Czech and Slovak: *auto *(car); *autíčko *(small car i.e. toy car for kids)

Or do you use other words for toy cars? Thanks.


----------



## nexy

Serbian:* auto *(car); *autić *(small car i.e. toy car for kids).


----------



## *cat*

Slovene: *avto/avtomobil *(car); *avtomobilček* (small car i.e. toy car for kids)

_Toy car is also known as "*avtek*" between children, but that's not grammatically correct._


----------



## doorman

nexy said:


> Serbian:* auto *(car); *autić *(small car i.e. toy car for kids).



The same goes for Croatian.


----------



## Azori

In Slovak a toy car can also be referred to as *hračkárske auto/autíčko*.


----------



## DenisBiH

doorman said:


> The same goes for Croatian.




Same for Bosnian. Though I guess colloquially when talking to (very young) children or to adults using child-speak, *bibi* could be used as well, both for toy and regular cars.


----------



## Natalisha

*Russian:* _машинка_ [mash*i*nka] (a small car, i.e. a toy car) - the diminutive form of the word _машина_ [mash*i*na] (a car).


----------



## TriglavNationalPark

*cat* said:


> _Toy car is also known as "*avtek*" between children, but that's not grammatically correct._


 
Another similarly informal diminutive form is *avtoček*.


----------



## werrr

Polish: *samochód* (car); *samochodzik* (small car i.e. toy car for kids)

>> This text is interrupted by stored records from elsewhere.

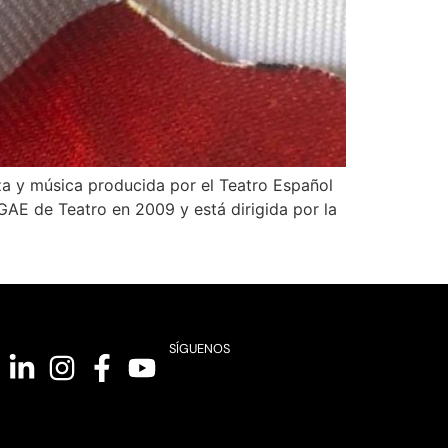
za y música producida por el Teatro Español
GAE de Teatro en 2009 y está dirigida por la
SÍGUENOS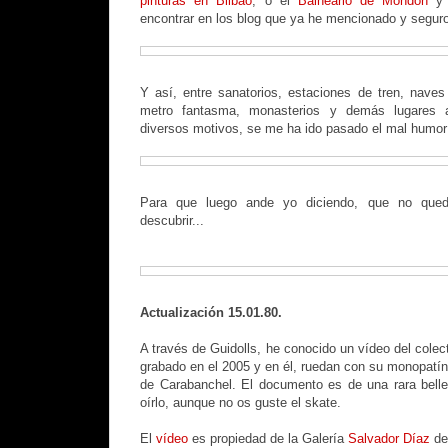
pinturas en Bilbao
, o el
Balneario de Mondon
y 
encontrar en los blog que ya he mencionado y segur
Y así, entre sanatorios, estaciones de tren, naves 
metro fantasma, monasterios y demás lugares
diversos motivos, se me ha ido pasado el mal humor y
Para que luego ande yo diciendo, que no queda
descubrir...
Actualización 15.01.80.
A través de Guidolls, he conocido un vídeo del colect
grabado en el 2005 y en él, ruedan con su monopatín
de Carabanchel. El documento es de una rara belle
oírlo, aunque no os guste el skate.
El
vídeo
es propiedad de la Galería
Salvador Díaz
de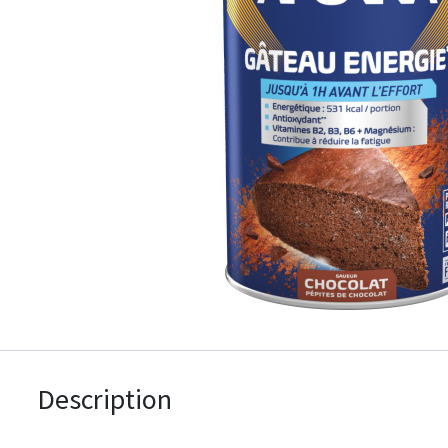
Description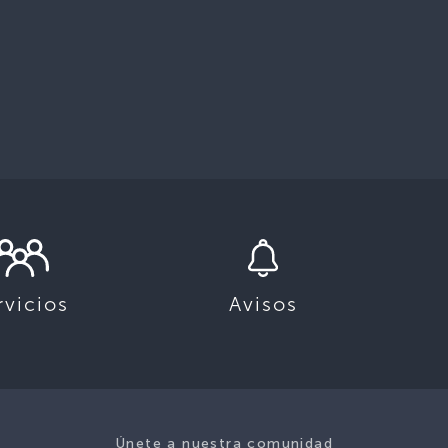
rvicios
Avisos
Únete a nuestra comunidad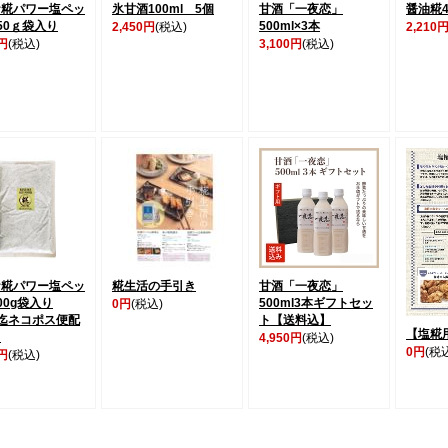
ケ糀パワー塩ペッ
氷甘酒100ml 5個
甘酒「一夜恋」
醤油糀4
50ｇ袋入り
500ml×3本
2,450円
(税込)
2,210
0円
(税込)
3,100円
(税込)
ケ糀パワー塩ペッ
糀生活の手引き
甘酒「一夜恋」
00g袋入り
500ml3本ギフトセッ
0円
(税込)
迄ネコポス便配
ト【送料込】
【塩糀
】
4,950円
(税込)
0円
(税
0円
(税込)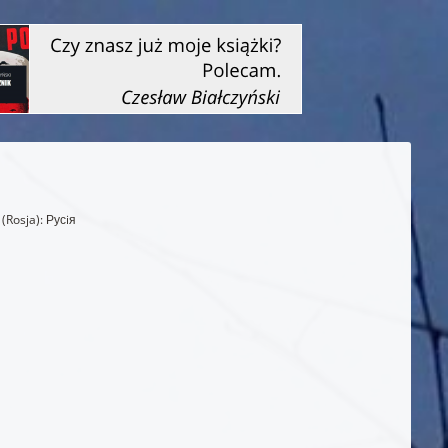
(Rosja): Русiя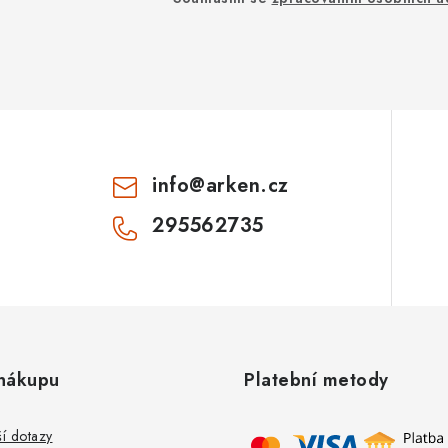
info
@
arken.cz
295562735
nákupu
Platební metody
ší dotazy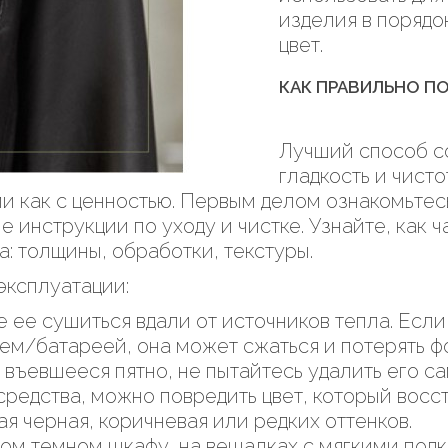
изделия в порядо
цвет.
КАК ПРАВИЛЬНО П
Лучший способ со
гладкость и чист
ми как с ценностью. Первым делом ознакомьтес
е инструкции по уходу и чистке. Узнайте, как
а: толщины, обработки, текстуры.
эксплуатации:
 ее сушиться вдали от источников тепла. Если
ем/батареей, она может сжаться и потерять ф
 въевшееся пятно, не пытайтесь удалить его с
редства, можно повредить цвет, который восст
ая черная, коричневая или редких оттенков.
ом темном шкафу, на вешалках с мягкими подк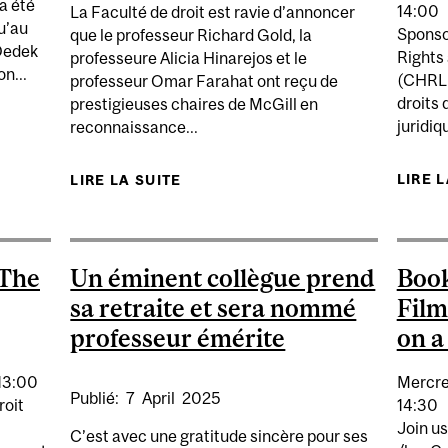
a été
14:00
La Faculté de droit est ravie d’annoncer
u’au
Sponso
que le professeur Richard Gold, la
 Dedek
Rights
professeure Alicia Hinarejos et le
n...
(CHRLP
professeur Omar Farahat ont reçu de
droits 
prestigieuses chaires de McGill en
juridiq
reconnaissance...
DOIN ET HELGE DEDEK PRENDRONT LA BARRE DU VICE
LIRE 
LIRE LA SUITE
DE TROIS NOUVELLES CHAIRE
 The
Un éminent collègue prend
Book
sa retraite et sera nommé
Film
professeur émérite
on a
13:00
Mercre
Publié:
7
April
2025
roit
14:30
Join us
C’est avec une gratitude sincère pour ses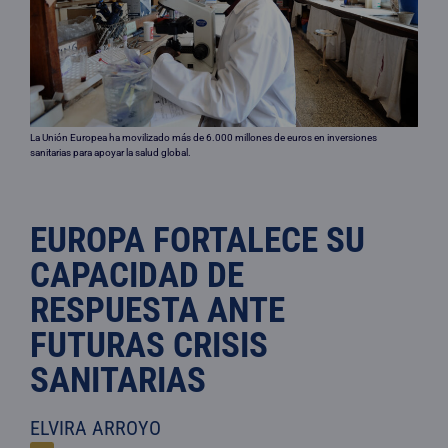
La Unión Europea ha movilizado más de 6.000 millones de euros en inversiones
sanitarias para apoyar la salud global.
EUROPA FORTALECE SU
CAPACIDAD DE
RESPUESTA ANTE
FUTURAS CRISIS
SANITARIAS
ELVIRA ARROYO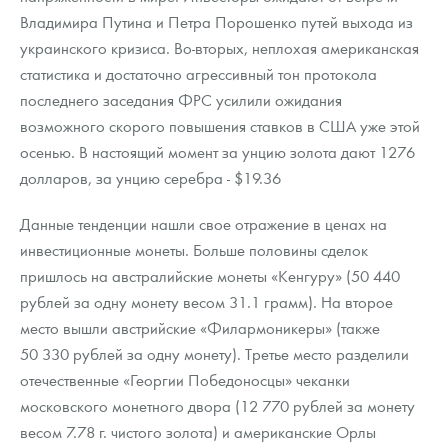
Русская нумизматика
Владимира Путина и Петра Порошенко путей выхода из
украинского кризиса. Во-вторых, неплохая американская
Золотая карманная галерея
статистика и достаточно агрессивный тон протокола
Наборы подарочных и коллекционных монет
последнего заседания ФРС усилили ожидания
возможного скорого повышения ставков в США уже этой
Монеты и жетоны из недрагоценных металлов
осенью. В настоящий момент за унцию золота дают 1276
долларов, за унцию серебра - $19.36
Книги по нумизматике
Данные тенденции нашли свое отражение в ценах на
инвестиционные монеты. Больше половины сделок
пришлось на австралийские монеты «Кенгуру» (50 440
рублей за одну монету весом 31.1 грамм). На второе
место вышли австрийские «Филармоникеры» (также
50 330 рублей за одну монету). Третье место разделили
отечественные «Георгии Победоносцы» чеканки
московского монетного двора (12 770 рублей за монету
весом 7.78 г. чистого золота) и американские Орлы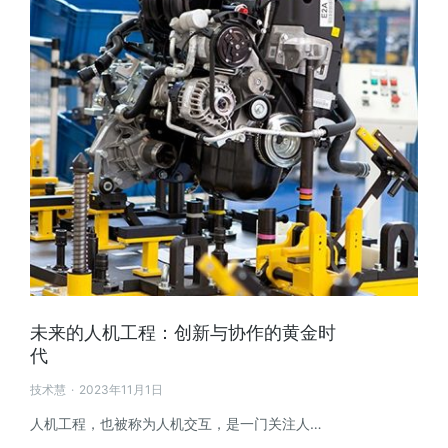
未来的人机工程：创新与协作的黄金时
代
技术慧
2023年11月1日
人机工程，也被称为人机交互，是一门关注人…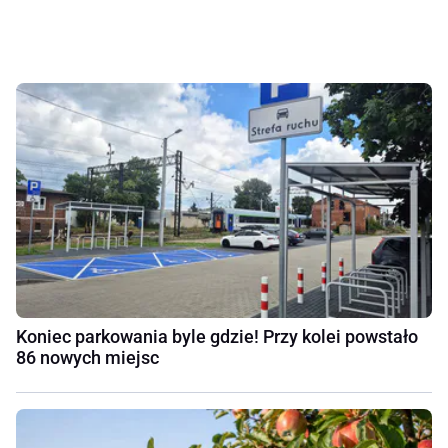
Koniec parkowania byle gdzie! Przy kolei powstało
86 nowych miejsc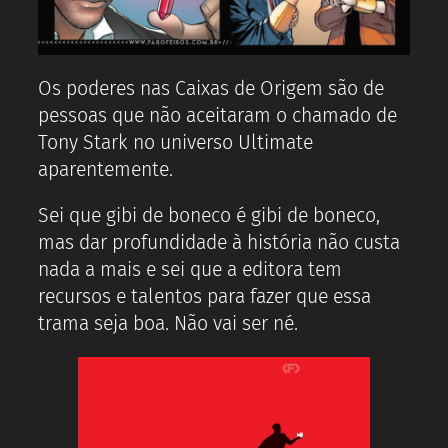
Os poderes nas Caixas de Origem são de
pessoas que não aceitaram o chamado de
Tony Stark no universo Ultimate
aparentemente.
Sei que gibi de boneco é gibi de boneco,
mas dar profundidade à história não custa
nada a mais e sei que a editora tem
recursos e talentos para fazer que essa
trama seja boa. Não vai ser né.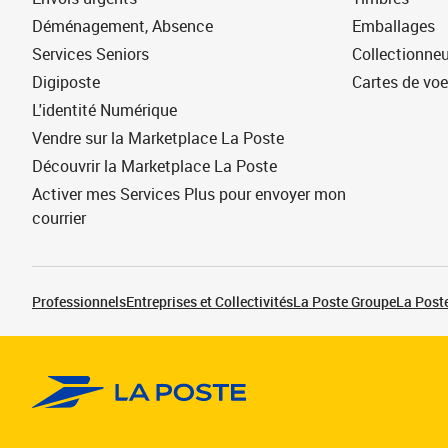
Déménagement, Absence
Emballages
Services Seniors
Collectionne
Digiposte
Cartes de vo
L'identité Numérique
Vendre sur la Marketplace La Poste
Découvrir la Marketplace La Poste
Activer mes Services Plus pour envoyer mon
courrier
Professionnels
Entreprises et Collectivités
La Poste Groupe
La Poste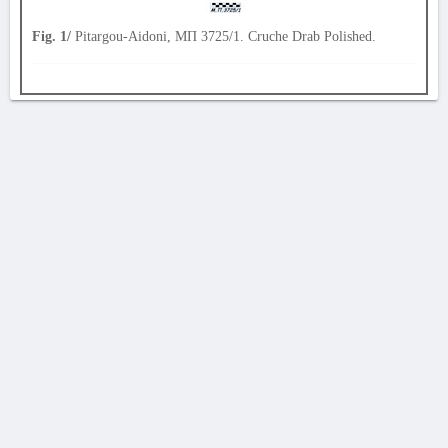
Fig. 1/
Pitargou-Aidoni, ΜΠ 3725/1. Cruche Drab Polished.
AVERTISSEMENT
La Chronique des fouilles en ligne ne constitue en aucun cas une publication des
découvertes qui y sont signalées. L'EfA et la BSA ne peuvent délivrer de copie des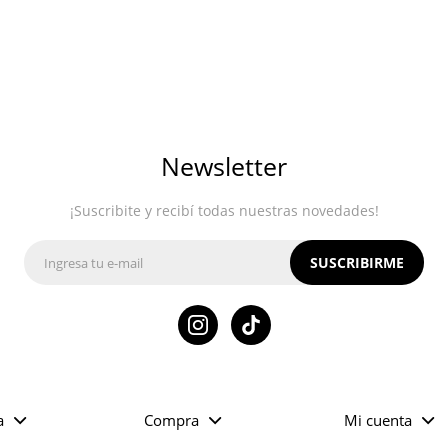
Newsletter
¡Suscribite y recibí todas nuestras novedades!
SUSCRIBIRME

a
Compra
Mi cuenta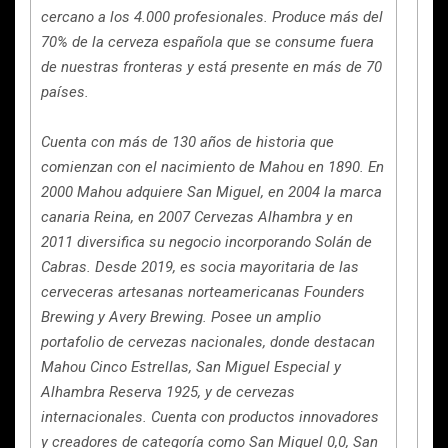
cercano a los 4.000 profesionales. Produce más del
70% de la cerveza española que se consume fuera
de nuestras fronteras y está presente en más de 70
países.
Cuenta con más de 130 años de historia que
comienzan con el nacimiento de Mahou en 1890. En
2000 Mahou adquiere San Miguel, en 2004 la marca
canaria Reina, en 2007 Cervezas Alhambra y en
2011 diversifica su negocio incorporando Solán de
Cabras. Desde 2019, es socia mayoritaria de las
cerveceras artesanas norteamericanas Founders
Brewing y Avery Brewing. Posee un amplio
portafolio de cervezas nacionales, donde destacan
Mahou Cinco Estrellas, San Miguel Especial y
Alhambra Reserva 1925, y de cervezas
internacionales. Cuenta con productos innovadores
y creadores de categoría como San Miguel 0,0, San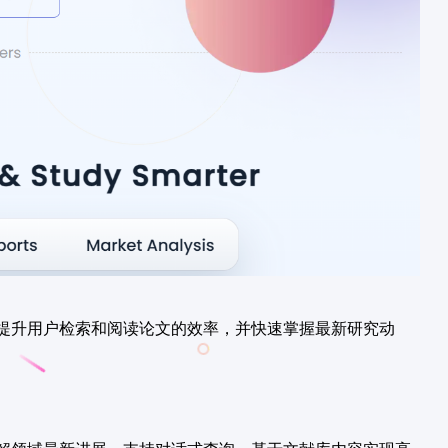
提升用户检索和阅读论文的效率，并快速掌握最新研究动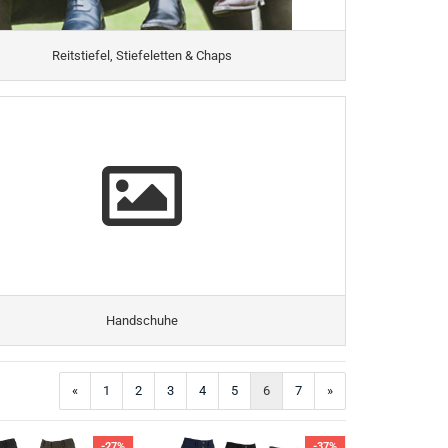
Reitstiefel, Stiefeletten & Chaps
Handschuhe
«
1
2
3
4
5
6
7
»
-27%
-37%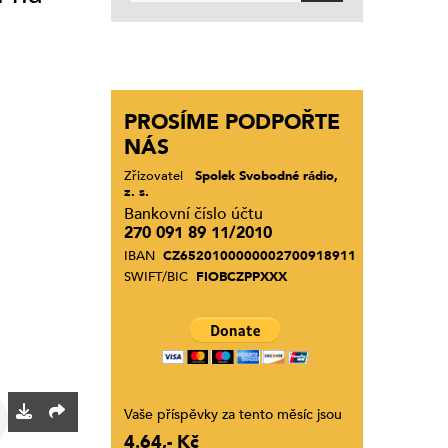
PROSÍME PODPOŘTE
NÁS
Zřizovatel
Spolek Svobodné rádio,
z. s.
Bankovní číslo účtu
270 091 89 11/2010
IBAN
CZ6520100000002700918911
SWIFT/BIC
FIOBCZPPXXX
Vaše příspěvky za tento měsíc jsou
4.64,- Kč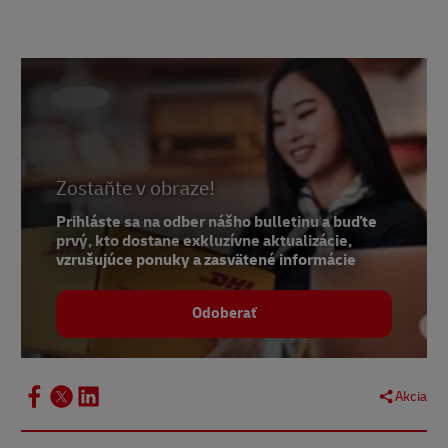
1 -
Awin
, december 2018
2 -
Awin
, december 2018
3 -
Awin
, december 2018
4 -
Telocvičňa
5 -
Awin
6 -
GQ,
február 2020
Zostaňte v obraze!
7 a 8 - Peerfly
Prihláste sa na odber nášho bulletinu a buďte
prvý, kto dostane exkluzívne aktualizácie,
9 -
Awin
vzrušujúce ponuky a zasvätené informácie
10 -
ShareASale
Odoberať
11 -
GQ,
február 2020
Akcia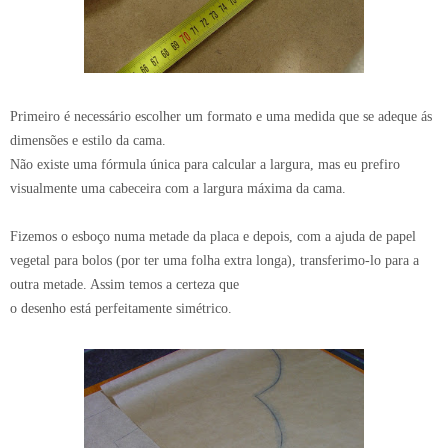
Primeiro é necessário escolher um formato e uma medida que se adeque ás
dimensões e estilo da cama.
Não existe uma fórmula única para calcular a largura, mas eu prefiro
visualmente uma cabeceira com a largura máxima da cama.
Fizemos o esboço numa metade da placa e depois, com a ajuda de papel
vegetal para bolos (por ter uma folha extra longa), transferimo-lo para a
outra metade. Assim temos a certeza que
o desenho está perfeitamente simétrico.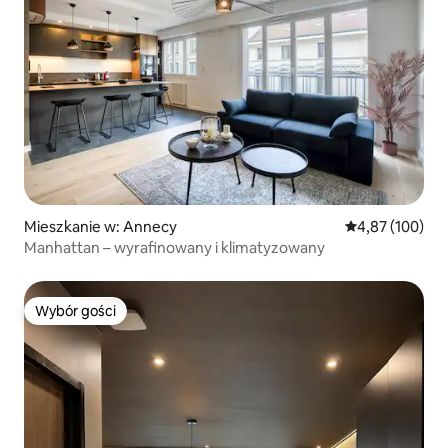
Mieszkanie w: Annecy
Średnia ocena: 
4,87 (100)
Manhattan – wyrafinowany i klimatyzowany
Wybór gości
Wybór gości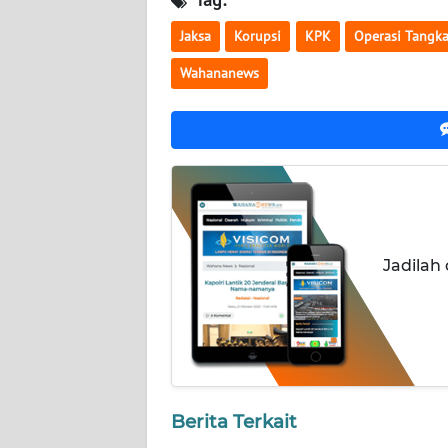
NUSANTARA
Jaksa
Korupsi
KPK
Operasi Tangk
WN
Wahananews
JOGJA
WN
JATIM
WN
BALI
Jadilah
WN
KALBAR
WN
KALTENG
Berita Terkait
WN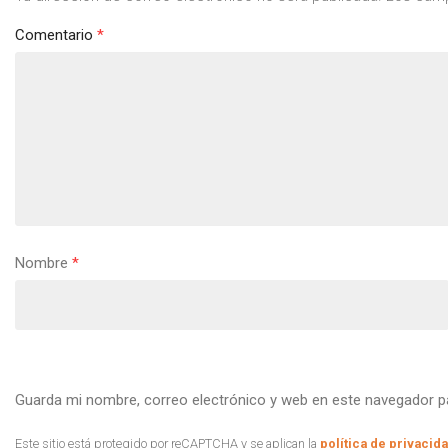
Comentario
*
Nombre
*
Guarda mi nombre, correo electrónico y web en este navegador p
Este sitio está protegido por reCAPTCHA y se aplican la
política de privacid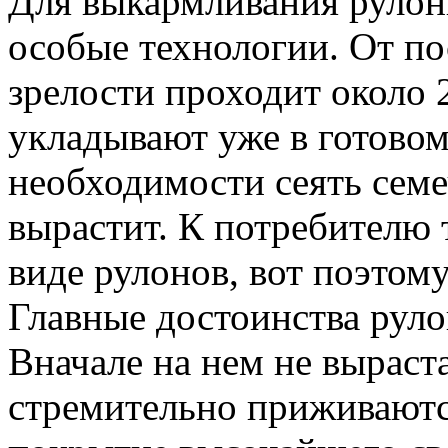
Для выкармливания рулон
особые технологии. От по
зрелости проходит около 2
укладывают уже в готовом
необходимости сеять семе
вырастит. К потребителю 
виде рулонов, вот поэтому
Главные достоинства руло
Вначале на нем не вырас
стремительно приживаютс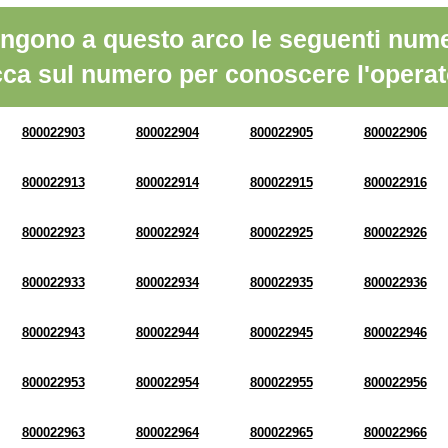
ngono a questo arco le seguenti nume
cca sul numero per conoscere l'operat
800022903
800022904
800022905
800022906
800022913
800022914
800022915
800022916
800022923
800022924
800022925
800022926
800022933
800022934
800022935
800022936
800022943
800022944
800022945
800022946
800022953
800022954
800022955
800022956
800022963
800022964
800022965
800022966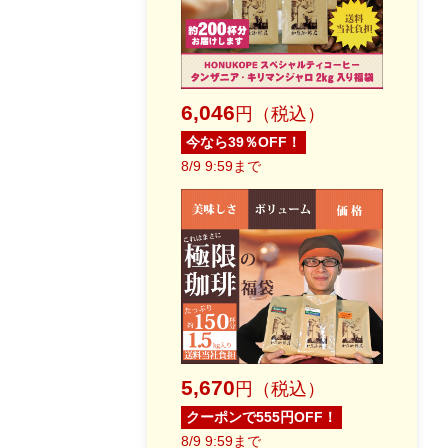
6,046
円（税込）
今なら39％OFF！
8/9 9:59まで
5,670
円（税込）
クーポンで555円OFF！
8/9 9:59まで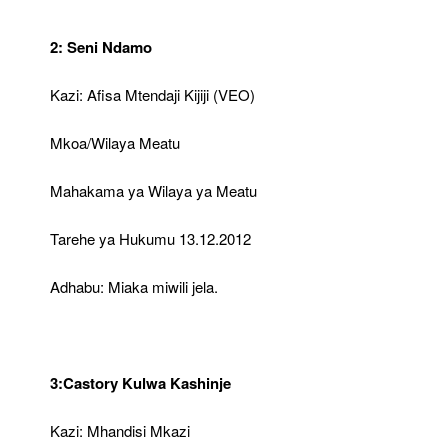
2: Seni Ndamo
Kazi: Afisa Mtendaji Kijiji (VEO)
Mkoa/Wilaya Meatu
Mahakama ya Wilaya ya Meatu
Tarehe ya Hukumu 13.12.2012
Adhabu: Miaka miwili jela.
3:Castory Kulwa Kashinje
Kazi: Mhandisi Mkazi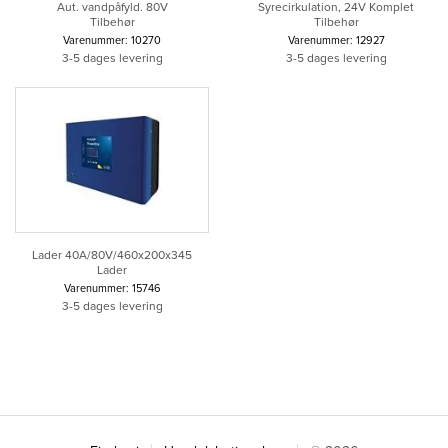
Aut. vandpåfyld. 80V
Syrecirkulation, 24V Komplet
Tilbehør
Tilbehør
Varenummer: 10270
Varenummer: 12927
3-5 dages levering
3-5 dages levering
Lader 40A/80V/460x200x345
Lader
Varenummer: 15746
3-5 dages levering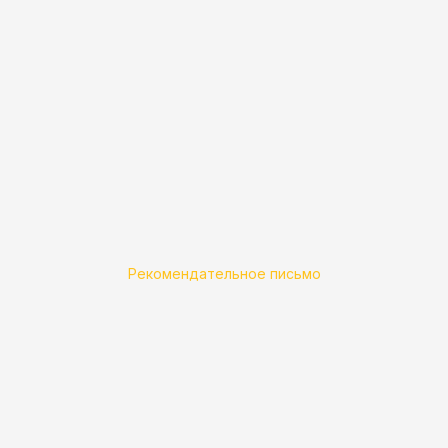
Рекомендательное письмо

Not surprising, Slavs commonly use diminutives for toys. Compare for example:

*toy soldier*
Czech vojáček
Polish żołnierzyk
Russian солдатик

*doll house*
Czech domeček pro panenky
Polish domek dla lalek

*teddy bear*
Czech (plyšový) medvídek
Russian (плюшевый) мишка

*Rubber duck*
Czech (gumová/koupací) kachnička/kačenka
Polish (gumowa) kaczuszka
Russian уточка


----------



## Orlin

Bulgarian: _кола, автомобил_=car, _количка_ (rarely _автомобилче_)=toy car.


----------



## *cat*

TriglavNationalPark said:


> Another similarly informal diminutive form is *avtoček*.



Smem vprašati v katerem narečju? Nikoli še nisem slišala te besede ... prav simpatično smešna je.


----------



## robin74

werrr said:


> Polish: *samochód* (car); *samochodzik* (small car i.e. toy car for kids)


Well, personally I would say "resorak" rather than "samochodzik"  (and yes, I know it's not really a dictionary-sanctioned word but I think it is neverthless used commonly in colloquial Polish).


----------



## TriglavNationalPark

*cat* said:


> Smem vprašati v katerem narečju? Nikoli še nisem slišala te besede ... prav simpatično smešna je.


 
Mislim, da je kar pogosta v osrednji Sloveniji; vsaj jaz jo poznam iz otroštva, res pa je, da se takšne pogovorne oblike pogosto razlikujejo od družine do družine, kaj šele od kraja do kraja. Tukaj je nekaj rezultatov z Googla.


----------



## *cat*

TriglavNationalPark said:


> Mislim, da je kar pogosta v osrednji Sloveniji; vsaj jaz jo poznam iz otroštva, res pa je, da se takšne pogovorne oblike pogosto razlikujejo od družine do družine, kaj šele od kraja do kraja. Tukaj je nekaj rezultatov z Googla.



Zanimivo. Hvala.


----------



## marco_2

robin74 said:


> Well, personally I would say "resorak" rather than "samochodzik"  (and yes, I know it's not really a dictionary-sanctioned word but I think it is neverthless used commonly in colloquial Polish).


 
Well, not every "samochodzik" you can call "resorak"   And, apart from *samochodzik  *we sometimes say  *autko*.


----------



## Encolpius

What does *resorak *literally mean?


----------



## marco_2

*Resory  *means "suspension (spring)", so  *resorak  *is a toy car which can bend down its wheels when you press it, as if it had suspension system.


----------